Shane infuses Malta’s signature dish with some of his own flair by filling the traditional pide-dough pastizzi with a six-hour slow-braised pork filling.
- 1 kg boneless pork shoulder, skin scored at 3 cm intervals
- 150 g frozen peas
- ¼ cup dried mint
- 100 g flaked almonds, toasted
- 10 whole cloves
- 3 star anise
- 2 cinnamon sticks
- 250 ml (1 cup) soy sauce
- 60 ml (¼ cup) fish sauce
- 55 g (¼ cup) brown sugar
- 2 tbsp sabaht baharat (Lebanese seven spice) (see note)
- 1 tbsp minced garlic
- 1 kg plain flour
- 2 tbsp salt
- 650 ml (3 cups) ice-cold water
- 100 g unsalted butter, softened
- 150 g Kewpie mayonnaise (see note)
- 1 tbsp Dijon mustard
- 2 tsp honey
Oven temperatures are for conventional; if using fan-forced (convection), reduce the temperature by 20˚C. | We use Australian tablespoons and cups: 1 teaspoon equals 5 ml; 1 tablespoon equals 20 ml; 1 cup equals 250 ml. | All herbs are fresh (unless specified) and cups are lightly packed. | All vegetables are medium size and peeled, unless specified. | All eggs are 55-60 g, unless specified.
Marinating time 12 hours
Resting time 1 hour
You will need to begin this recipe 1 day ahead.

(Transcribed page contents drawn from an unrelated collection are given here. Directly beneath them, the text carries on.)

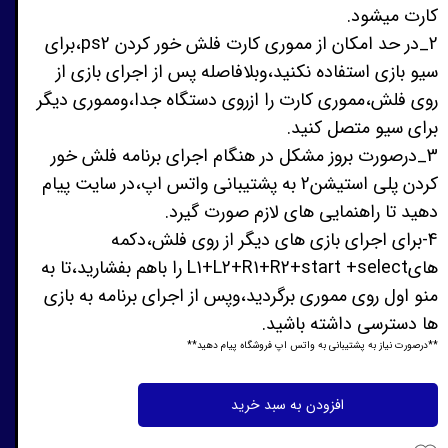
کارت میشود.
2_در حد امکان از مموری کارت فلش خور کردن ps2،برای
سیو بازی استفاده نکنید،وبلافاصله پس از اجرای بازی از
روی فلش،مموری کارت را ازروی دستگاه جدا،ومموری دیگر
برای سیو متصل کنید.
3_درصورت بروز مشکل در هنگام اجرای برنامه فلش خور
کردن پلی استیشن2 به پشتیبانی واتس اپ،در سایت پیام
دهید تا راهنمایی های لازم صورت گیرد.
4-برای اجرای بازی های دیگر از روی فلش،دکمه
هایL1+L2+R1+R2+start +select را باهم بفشارید،تا به
منو اول روی مموری برگردید،وپس از اجرای برنامه به بازی
ها دسترسی داشته باشید.
**درصورت نیاز به پشتیبانی به واتس اپ فروشگاه پیام دهید**
افزودن به سبد خرید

To make the spice paste, combine the ingredients in the bowl of a food processor and process until smooth. Rub the spice paste all over the pork, cover and marinate in the fridge overnight.
To cook the pork, preheat the oven to 160°C. Place the pork and marinade in a flameproof casserole dish, cover with water and cover with a lid. Cook in the oven for 4–5 hours or until the pork is tender and falling apart. Remove the pork from the liquid and allow to cool. Strain braising liquid through a fine sieve into a saucepan. Place the saucepan over high heat and bring to the boil. Cook for 30–40 minutes, until reduced to a glaze consistency.
When the pork is cool enough to handle, shred using your hands. Add the reduced sauce, peas, dried mint and almonds to the pork and season to taste. Mix well to combine, then place in the fridge until chilled.
To make the dough, combine the flour, salt and water in the bowl of a stand mixer fitted with a dough hook. Mix on medium speed for 6–8 minutes or until the dough is smooth and elastic. (You can also knead the dough by hand.) Transfer the dough to a clean bowl, cover with a tea towel and rest for 30 minutes.
Meanwhile, to make the mustard mayo, combine all the ingredients in a mixing bowl and season to taste. Transfer the mayo to a squeeze bottle. Refrigerate until required.
Stretch the dough out into a long oval shape, then use a rolling pin to roll out until 5 mm thick. Smear the surface liberally with 100 g of the softened butter. Starting from one end, roll up dough, lifting and pulling the dough tight every few turns, until you have a thick log. Wrap in plastic wrap and refrigerate for 30 minutes, until chilled.
Take the dough out of the fridge and bring to room temperature before proceeding. In one swift motion, lift the log off the bench, stretch it out and allow it to drop back onto the bench. Gently work the dough, stretching it out until about 1.5 m – 1.6 m long. Lightly smear with butter then cut into pieces about 4 cm thick.
To make the pastizzi, hold a portion of the pastry in one hand. Using your thumbs to make a small pocket, stretch and flatten around the edges of the dough until it resembles a small shallow bowl. Place a generous tablespoon of pork and pea filling inside. Fold to make a semi circle, holding opposite ends of the dough. In one swift motion, stretch and twist the ends in opposite directions so that dough elongates and the middle opens up. As you do this, allow the pastizzi to drop onto the benchtop. Flatten the ends by pressing down onto the benchtop, then transfer to an oven tray lined with baking paper. Repeat with remaining dough and filling.
Preheat the oven to 220°C. Cook the pastizzi for 12–15 minutes or until golden. Serve with mustard mayonnaise.
• Sabaht baharat is a blend of spices often referred to as Lebanese seven spice, or simply baharat. You will find baharat in Middle Eastern grocery stores and at quality spice merchants.
• Kewpie is a brand of Japanese mayonnaise available in some supermarkets and some Asian grocers.